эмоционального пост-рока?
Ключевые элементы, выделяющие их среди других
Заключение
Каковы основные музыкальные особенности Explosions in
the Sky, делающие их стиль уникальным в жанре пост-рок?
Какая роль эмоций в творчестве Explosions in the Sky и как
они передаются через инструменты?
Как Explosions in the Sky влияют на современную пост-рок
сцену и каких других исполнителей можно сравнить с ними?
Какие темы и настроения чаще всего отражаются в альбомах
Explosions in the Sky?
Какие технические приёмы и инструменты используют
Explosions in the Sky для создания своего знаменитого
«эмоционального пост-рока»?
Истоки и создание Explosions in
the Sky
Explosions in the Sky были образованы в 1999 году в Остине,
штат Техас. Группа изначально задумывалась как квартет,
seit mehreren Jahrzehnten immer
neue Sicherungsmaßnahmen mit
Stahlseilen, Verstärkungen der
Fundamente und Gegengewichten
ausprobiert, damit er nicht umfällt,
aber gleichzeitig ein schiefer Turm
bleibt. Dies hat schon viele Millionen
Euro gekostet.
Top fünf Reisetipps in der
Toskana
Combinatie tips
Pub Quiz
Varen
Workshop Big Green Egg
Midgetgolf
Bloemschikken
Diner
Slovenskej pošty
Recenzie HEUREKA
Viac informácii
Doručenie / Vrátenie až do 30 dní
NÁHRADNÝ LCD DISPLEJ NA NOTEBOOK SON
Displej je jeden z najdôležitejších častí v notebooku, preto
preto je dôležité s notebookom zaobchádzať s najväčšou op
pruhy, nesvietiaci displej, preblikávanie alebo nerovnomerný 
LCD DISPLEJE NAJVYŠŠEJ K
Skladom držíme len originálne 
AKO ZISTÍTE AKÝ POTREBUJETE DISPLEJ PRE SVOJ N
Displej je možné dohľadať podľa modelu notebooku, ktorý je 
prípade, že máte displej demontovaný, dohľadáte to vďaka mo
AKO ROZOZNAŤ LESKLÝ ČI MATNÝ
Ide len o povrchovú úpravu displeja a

-*-

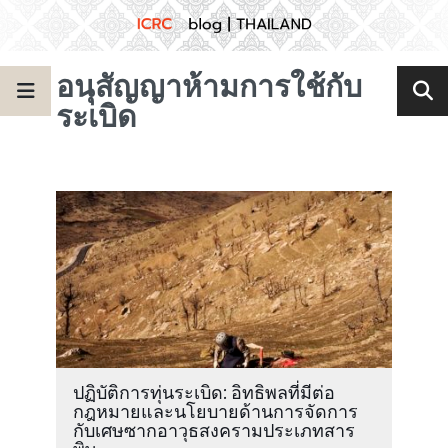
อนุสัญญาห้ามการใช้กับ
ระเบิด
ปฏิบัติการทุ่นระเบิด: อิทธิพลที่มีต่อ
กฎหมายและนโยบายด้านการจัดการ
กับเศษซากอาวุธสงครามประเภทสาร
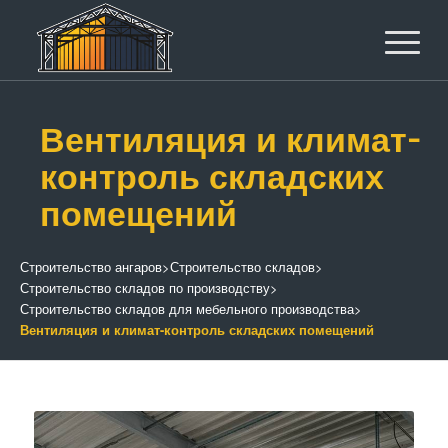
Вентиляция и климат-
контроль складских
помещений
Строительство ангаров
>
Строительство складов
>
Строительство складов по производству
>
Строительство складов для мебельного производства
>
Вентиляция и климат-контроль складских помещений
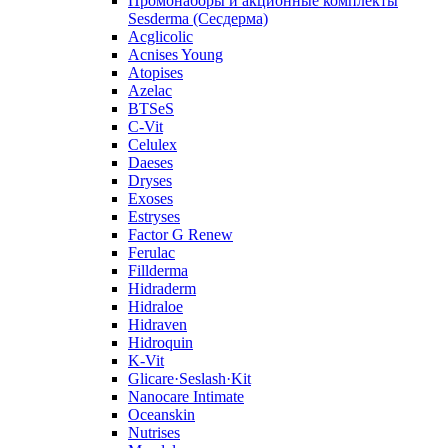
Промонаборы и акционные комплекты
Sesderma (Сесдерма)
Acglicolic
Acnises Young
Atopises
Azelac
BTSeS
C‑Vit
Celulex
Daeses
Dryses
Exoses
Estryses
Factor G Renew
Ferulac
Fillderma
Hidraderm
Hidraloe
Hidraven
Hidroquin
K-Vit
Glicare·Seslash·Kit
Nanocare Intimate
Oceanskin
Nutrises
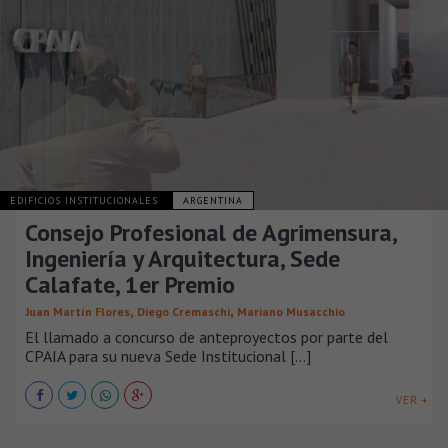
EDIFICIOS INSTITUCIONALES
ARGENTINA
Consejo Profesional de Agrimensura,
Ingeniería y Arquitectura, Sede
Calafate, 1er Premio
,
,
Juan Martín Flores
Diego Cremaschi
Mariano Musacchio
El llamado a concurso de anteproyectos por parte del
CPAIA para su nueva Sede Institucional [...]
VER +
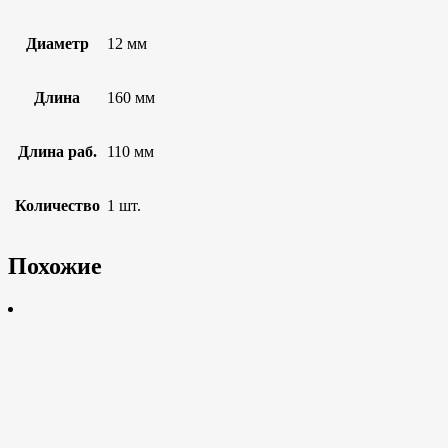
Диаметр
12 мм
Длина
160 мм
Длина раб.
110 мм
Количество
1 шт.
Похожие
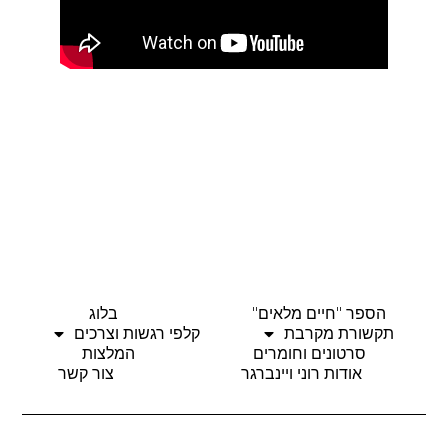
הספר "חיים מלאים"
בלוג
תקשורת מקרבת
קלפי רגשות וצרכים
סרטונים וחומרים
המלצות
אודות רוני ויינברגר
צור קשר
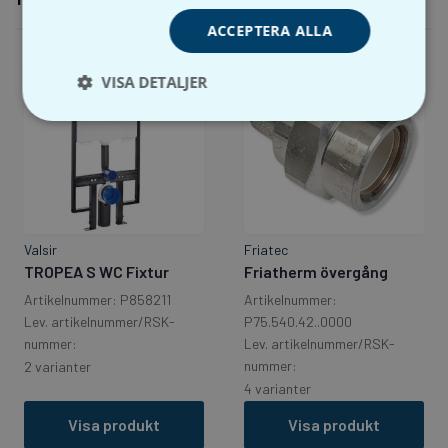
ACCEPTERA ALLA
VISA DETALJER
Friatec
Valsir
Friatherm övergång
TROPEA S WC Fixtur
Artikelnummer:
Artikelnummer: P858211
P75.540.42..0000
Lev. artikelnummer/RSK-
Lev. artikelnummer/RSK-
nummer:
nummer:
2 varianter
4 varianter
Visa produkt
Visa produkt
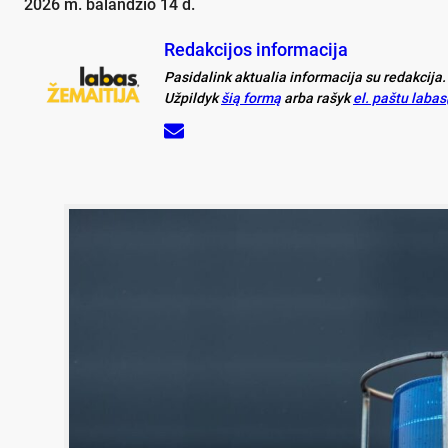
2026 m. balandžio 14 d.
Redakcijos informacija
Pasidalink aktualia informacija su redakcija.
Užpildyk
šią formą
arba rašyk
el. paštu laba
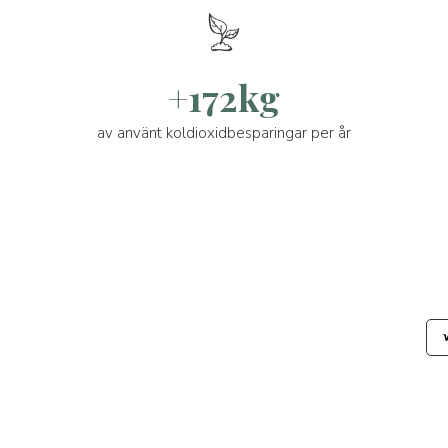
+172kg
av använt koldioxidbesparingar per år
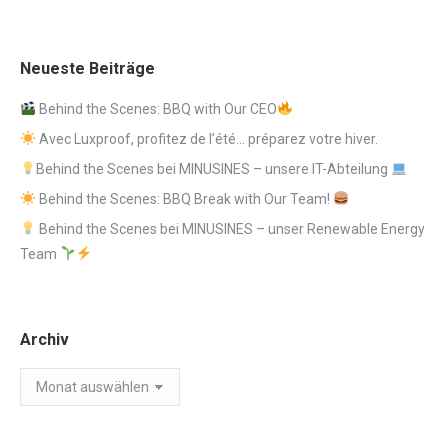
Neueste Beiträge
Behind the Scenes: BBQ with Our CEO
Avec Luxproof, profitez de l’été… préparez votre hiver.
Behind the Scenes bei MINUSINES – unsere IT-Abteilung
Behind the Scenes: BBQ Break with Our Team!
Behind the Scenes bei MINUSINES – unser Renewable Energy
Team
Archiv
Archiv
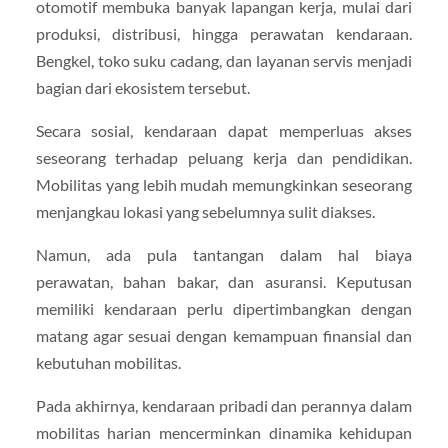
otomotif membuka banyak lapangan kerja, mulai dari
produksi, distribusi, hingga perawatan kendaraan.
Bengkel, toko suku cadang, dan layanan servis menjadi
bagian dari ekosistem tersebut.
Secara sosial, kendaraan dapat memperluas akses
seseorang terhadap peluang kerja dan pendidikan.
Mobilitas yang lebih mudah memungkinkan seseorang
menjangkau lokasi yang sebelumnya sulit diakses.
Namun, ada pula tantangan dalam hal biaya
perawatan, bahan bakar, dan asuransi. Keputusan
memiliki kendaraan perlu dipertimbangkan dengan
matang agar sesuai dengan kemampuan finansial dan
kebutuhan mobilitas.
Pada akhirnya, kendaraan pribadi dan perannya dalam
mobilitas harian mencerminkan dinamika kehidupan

-*-

WHAT YOU HAVE TO DO: Reproduce, word for word, everything in the listing above from the line containing "סרטונים וחומרים" down to the line containing "mobilitas harian mencerminkan", both of them included. No pictures.

RESPONSE BOX:
סרטונים וחומרים
המלצות
אודות רוני ויינברגר
צור קשר
ACCEPTERA ALLA
VISA DETALJER
Friatec
Valsir
Friatherm övergång
TROPEA S WC Fixtur
Artikelnummer:
Artikelnummer: P858211
P75.540.42..0000
Lev. artikelnummer/RSK-
Lev. artikelnummer/RSK-
nummer:
nummer:
2 varianter
4 varianter
Visa produkt
Visa produkt
2026 m. balandžio 14 d.
Redakcijos informacija
Pasidalink aktualia informacija su redakcija.
Užpildyk
šią formą
arba rašyk
el. paštu laba
+172kg
av använt koldioxidbesparingar per år
Neueste Beiträge
Behind the Scenes: BBQ with Our CEO
Avec Luxproof, profitez de l’été… préparez votre hiver.
Behind the Scenes bei MINUSINES – unsere IT-Abteilung
Behind the Scenes: BBQ Break with Our Team!
Behind the Scenes bei MINUSINES – unser Renewable Energy
Team
Archiv
Archiv
otomotif membuka banyak lapangan kerja, mulai dari
produksi, distribusi, hingga perawatan kendaraan.
Bengkel, toko suku cadang, dan layanan servis menjadi
bagian dari ekosistem tersebut.
Secara sosial, kendaraan dapat memperluas akses
seseorang terhadap peluang kerja dan pendidikan.
Mobilitas yang lebih mudah memungkinkan seseorang
menjangkau lokasi yang sebelumnya sulit diakses.
Namun, ada pula tantangan dalam hal biaya
perawatan, bahan bakar, dan asuransi. Keputusan
memiliki kendaraan perlu dipertimbangkan dengan
matang agar sesuai dengan kemampuan finansial dan
kebutuhan mobilitas.
Pada akhirnya, kendaraan pribadi dan perannya dalam
mobilitas harian mencerminkan dinamika kehidupan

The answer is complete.